A 55-year-old woman who was approved for Social Security disability benefits after she suffered a brain injury. Her psychologist and social worker agreed that she would benefit from having a trained companion dog as a service animal. However, the board in charge of her condominium association where she has been a long-term resident are questioning whether she is disabled and challenging her right to acquire a service dog.

The condominium association is seeking to prevent the woman from getting a 15-pound King Cavalier King Charles spaniel and suggesting that she acquire a companion cat instead. The association argues that the cat would fulfill the same needs and services as a dog. The case has been in negotiation for over a year and now the disabled resident has filed a civil lawsuit in federal court, seeking a declaratory judgment against the association and the property manager for violating the Fair Housing Act. The lawsuit alleges that the association is in violation for refusing to accommodate her disability.

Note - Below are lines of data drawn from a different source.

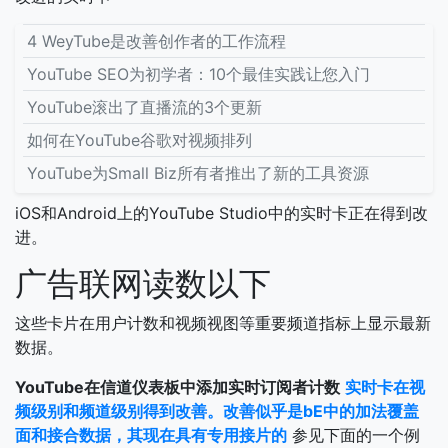
4 WeyTube是改善创作者的工作流程
YouTube SEO为初学者：10个最佳实践让您入门
YouTube滚出了直播流的3个更新
如何在YouTube谷歌对视频排列
YouTube为Small Biz所有者推出了新的工具资源
iOS和Android上的YouTube Studio中的实时卡正在得到改
进。
广告联网读数以下
这些卡片在用户计数和视频视图等重要频道指标上显示最新
数据。
YouTube在信道仪表板中添加实时订阅者计数
实时卡在视
频级别和频道级别得到改善。改善似乎是bE中的加法覆盖
面和接合数据，其现在具有专用接片的
参见下面的一个例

According to the plaintiff's lawyers, she is indeed handicapped under federal standards and applicable law. By failing to permit her to get a service dog, the association is violating her rights. The association has argued that they are accommodating her disability by allowing her to get a cat instead.

Advocates for the plaintiff argued that the association should not be able to make the decision whether the disabled woman acquires a dog or cat and that the animals have obviously different characteristics. In addition, the medical professionals involved in her case never suggested a cat, but a dog because of their 'unconditional love' and ability to welcome their owner or go on a walk.